Evolutionary biclustering of gene expression datashifting and scaling pattern-based evaluation

  1. Beatriz Pontes Balanza
Supervised by:
  1. Jesús Salvador Aguilar-Ruiz Director
  2. Raúl Giráldez Director

Defence university: Universidad de Sevilla

Year of defence: 2013

  1. José Cristobal Riquelme Santos Chair
  2. Jorge Sergio Igor Zwir Nawrocki Secretary
  3. Marco Masseroli Committee member
  4. Alicia Troncoso Committee member
  5. Francisco Javier Azuaje González Committee member

Type: Thesis

Teseo: 338565 DIALNET lock_openIdus editor


Biclustering has become a very popular data mining technique due to its ability to explore at the same time two different dimensions, as opposed to clustering techniques, that make use of only one dimension. Gene expression data offer a suitable framework for the application of biclustering algorithms, where enormous amount of information are being produced due to technological advances. Microarray technology offers the possibility of quantifying the expression levels of thousand of genes simultaneously. Furthermore, several experimental conditions may be taken into account, producing thus numerical matrices of expression in which one dimension refers to genes (rows) and the other refers to samples or experimental conditions (columns). This constitutes an ideal scenario for applying biclustering since exploring both dimensions simultaneously would provide the analyst with useful knowledge (subset of genes showing a common tendency under a subset of conditions). Different heuristics have been proposed in order to discover interesting biclusters in data. Many of them are guided by a measure that determines the quality of biclusters. Thus, defining a quality measure represents a key factor in the search of biclusters. The most widespread measure for biclustering of gene expression data has been the mean squared residue (MSR), that can identify correctly some types of patterns, but fails at discovering others.

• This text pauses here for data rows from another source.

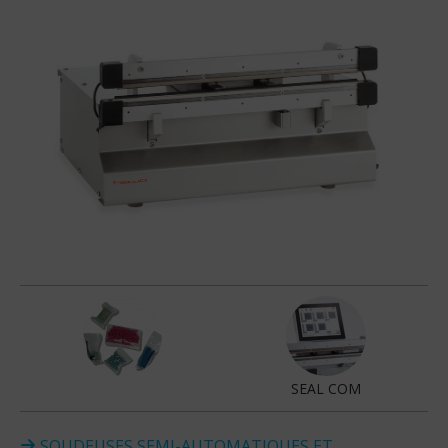
SEAL COM
SOUDEUSES SEMI-AUTOMATIQUES ET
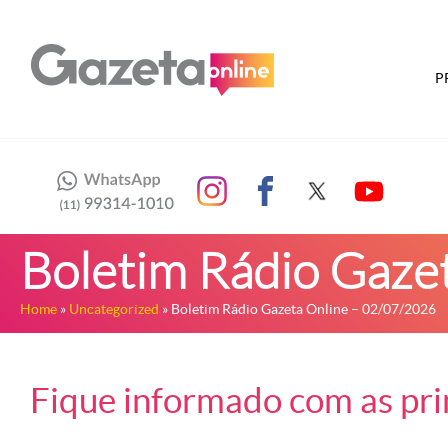
P
Boletim Rádio Gaze
Home
»
Uncategorized
» Boletim Rádio Gazeta Online – 02/07/2026
Fique informado com as prin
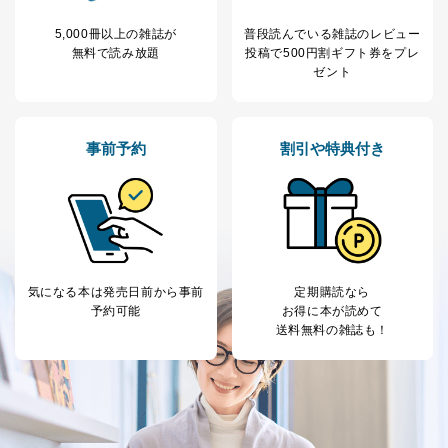
5,000冊以上の雑誌が
普段読んでいる雑誌のレビュー
無料で読み放題
投稿で
500円割ギフト券をプレ
ゼント
事前予約
割引や特典付き
気になる本は
発売日前から事前
定期購読なら
予約可能
お得に本が読めて
送料無料の雑誌も！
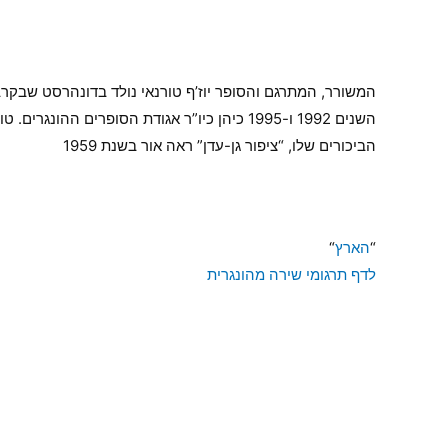
השנים 1992 ו-1995 כיהן כיו”ר אגודת הסופר
הביכורים שלו, “ציפור גן-עדן” ראה אור בשנת 1959
“
הארץ
“
לדף תרגומי שירה מהונגרית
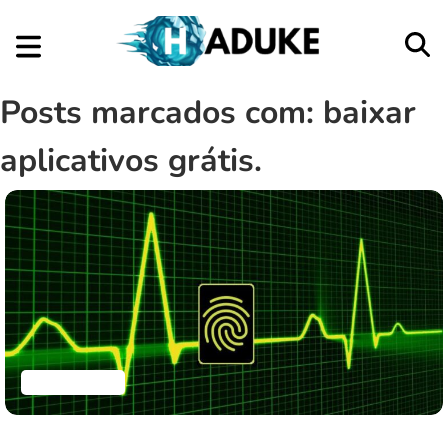
Posts marcados com: baixar
aplicativos grátis.
Aplicativos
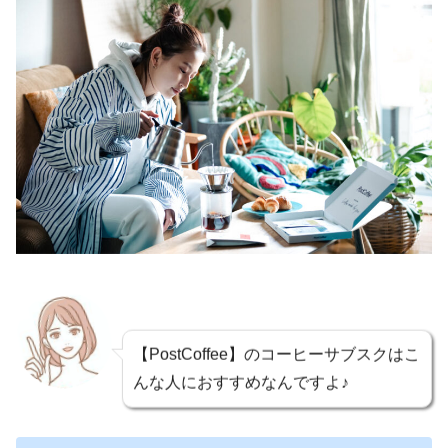
【PostCoffee】のコーヒーサブスクはこ
んな人におすすめなんですよ♪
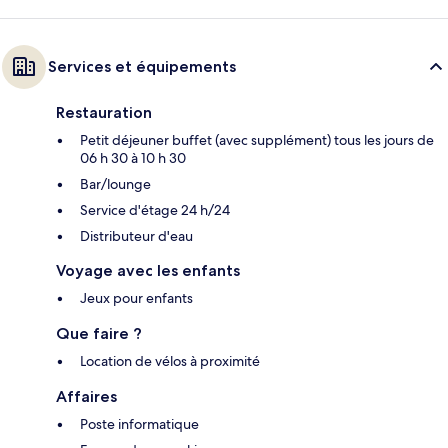
Services et équipements
Restauration
Petit déjeuner buffet (avec supplément) tous les jours de
06 h 30 à 10 h 30
Bar/lounge
Service d'étage 24 h/24
Distributeur d'eau
Voyage avec les enfants
Jeux pour enfants
Que faire ?
Location de vélos à proximité
Affaires
Poste informatique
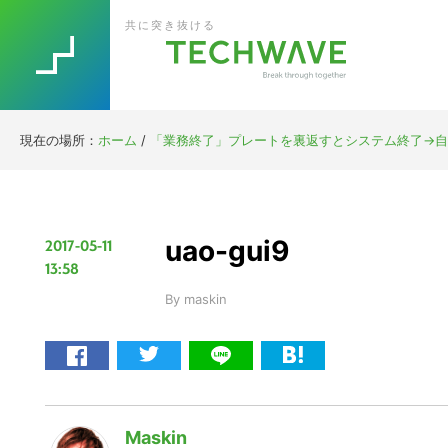
Skip
Skip
Skip
Skip
共に突き抜ける
to
to
to
to
primary
main
primary
footer
navigation
content
sidebar
現在の場所：
ホーム
/
「業務終了」プレートを裏返すとシステム終了→自動
uao-gui9
2017-05-11
13:58
By
maskin
Maskin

In this PhD Thesis we plan to first make an overview of the most used biclustering techniques for gene expression data, and second to propose a both effective and efficient quality bicluster measure, together with a fully customizable evolutionary biclustering technique. The evaluation measures we propose (named VE and VEt) are based on the use of a standardization procedure in order to perform a comparison among the genes and conditions tendencies, with independence of their specific expression values. On the other hand, our search heuristic (called Evo-Bexpa) offers the possibility of guiding the search towards certain desired characteristics in the biclusters, by adjusting several weights that give preference to some bicluster features over others. Also, new objectives can be easily incorporated into the search. Our work also include a wide set of experimental tests which helps us to validate our proposal, both statistically and biologically.